Illinois law provides that one who is convicted of driving while under the influence of drugs or alcohol is subject to various stiff penalties. (Ill. Rev. Stat. 1987, ch. 95 1/2, par. 11-501.) In recognition of the fact that it often takes a very long time for the State to prosecute impaired drivers and remove their drivers' licenses, however, the legislature has enacted a system separate from the criminal proceeding in which a motorist's license is summarily suspended when he or she either fails a chemical test or refuses to submit to such a test. These suspensions last for three months or six months, respectively, beginning on the forty-sixth day following notice of the suspension (see Ill. Rev. Stat. 1987, ch. 95 1/2, par. 11-501.1), and serve the salutary purpose of promptly removing impaired drivers from the road. To insure that the State has not violated any due process rights a motorist *167 might have in retaining his or her driving privileges until convicted, however, the legislature has also created a mechanism whereby the motorist may file a written petition to rescind the statutory summary suspension of his or her license and receive a hearing. Ill. Rev. Stat. 1987, ch. 95 1/2, par. 2-118.1.
The scope of the summary suspension hearing is limited to four questions: (1) whether the person was placed under arrest; (2) whether the arresting officer had probable cause to believe that the person was driving while under the influence; (3) whether the person refused to take a chemical test; and (4) whether the person failed a test to which that person submitted (Ill. Rev. Stat. 1987, ch. 95 1/2, par. 2-118.1(b).) These hearings are civil in nature, and the court may rely on law enforcement officers' official reports in the absence of the officers themselves.
Several panels of the appellate court have addressed the precise issue in this case of whether the results of these statutory summary suspension hearings can act as collateral estoppel to bar litigating a question in the later criminal proceeding that a court decided in the suspension hearing. With the sole exception of the appellate court in this case, all have held that the doctrine of collateral estoppel cannot apply.
In People v. Stice (1988), 168 Ill. App.3d 662, 664-65, the fourth district of the appellate court stated that the rescission hearing is in essence a type of administrative hearing that is designed to quickly resolve one or more of four narrow issues. The Stice court reasoned that if rescission hearings were given collateral estoppel effect, it would frustrate the goal of expediency because the State would be forced to call witnesses and generally treat the proceeding as a trial. For this reason, the Stice court concluded that collateral estoppel should not apply.
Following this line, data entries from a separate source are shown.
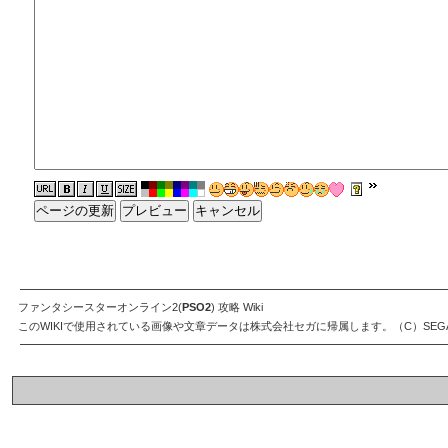
ファンタシースターオンライン2(
PSO2
) 攻略 Wiki
このWIKIで使用されている画像や文章データは株式会社セガに帰属します。（C）SEG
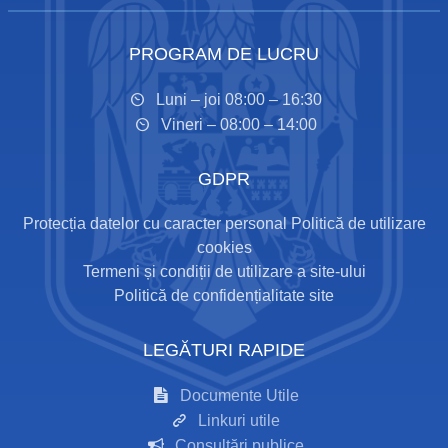
PROGRAM DE LUCRU
Luni – joi 08:00 – 16:30
Vineri – 08:00 – 14:00
GDPR
Protecția datelor cu caracter personal
Politică de utilizare
cookies
Termeni și condiții de utilizare a site-ului
Politică de confidențialitate site
LEGĂTURI RAPIDE
Documente Utile
Linkuri utile
Consultări publice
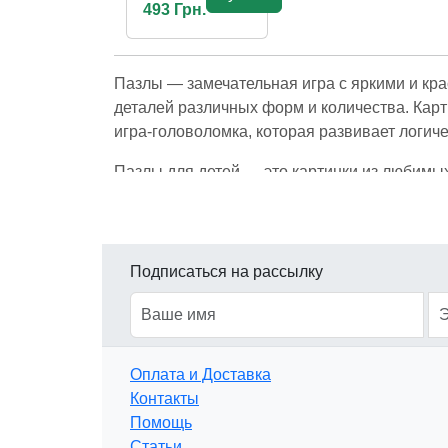
493 Грн.
Пазлы — замечательная игра с яркими и кр
деталей различных форм и количества. Карт
игра-головоломка, которая развивает логич
Пазлы для детей — это картинки из любимых
развивающая игра интересна не только для 
пазлы. Это невероятно интересное и занима
Выбирая пазлы для детей или для себя, обр
Подписаться на рассылку
собирать яркие, разноцветные пазлы; подр
Оплата и Доставка
Контакты
Помощь
Статьи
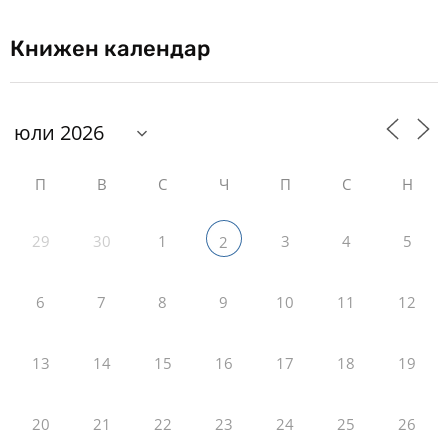
Книжен календар
П
В
С
Ч
П
С
Н
29
30
1
3
4
5
2
6
7
8
9
10
11
12
13
14
15
16
17
18
19
20
21
22
23
24
25
26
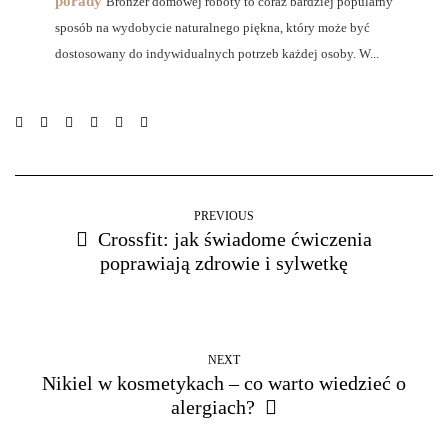
porady
Bronzer domowej roboty to coraz bardziej popularny
sposób na wydobycie naturalnego piękna, który może być
dostosowany do indywidualnych potrzeb każdej osoby. W...
PREVIOUS
Crossfit: jak świadome ćwiczenia
poprawiają zdrowie i sylwetkę
NEXT
Nikiel w kosmetykach – co warto wiedzieć o
alergiach?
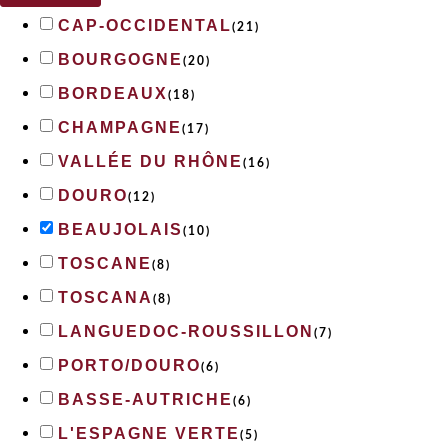
CAP-OCCIDENTAL
(
21
)
BOURGOGNE
(
20
)
BORDEAUX
(
18
)
CHAMPAGNE
(
17
)
VALLÉE DU RHÔNE
(
16
)
DOURO
(
12
)
BEAUJOLAIS
(
10
)
TOSCANE
(
8
)
TOSCANA
(
8
)
LANGUEDOC-ROUSSILLON
(
7
)
PORTO/DOURO
(
6
)
BASSE-AUTRICHE
(
6
)
L'ESPAGNE VERTE
(
5
)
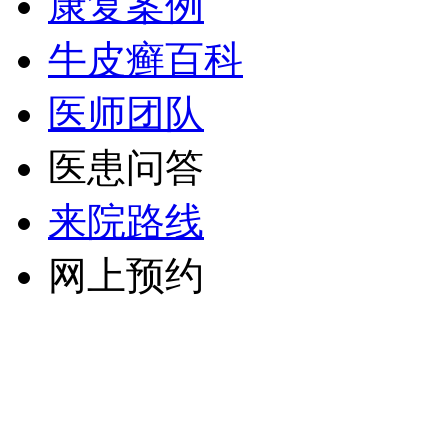
康复案例
牛皮癣百科
医师团队
医患问答
来院路线
网上预约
*168 The second district of the appellate court concurred with this holding in People v. Filitti (1989), 190 Ill. App.3d 884, 886. The Filitti court, while agreeing with the appellate court in the present case that the elements for application of the doctrine of collateral estoppel exist in this situation, identified and applied exceptions to the general application of the doctrine when an injustice will be worked against a party (citing Collins v. St. Jude Temple No. 1 (1987), 157 Ill. App.3d 708, 712) or when it is "warranted by differences in the quality or extensiveness of the procedures followed in the two courts" (Restatement (Second) of Judgments § 28(3)(1982)).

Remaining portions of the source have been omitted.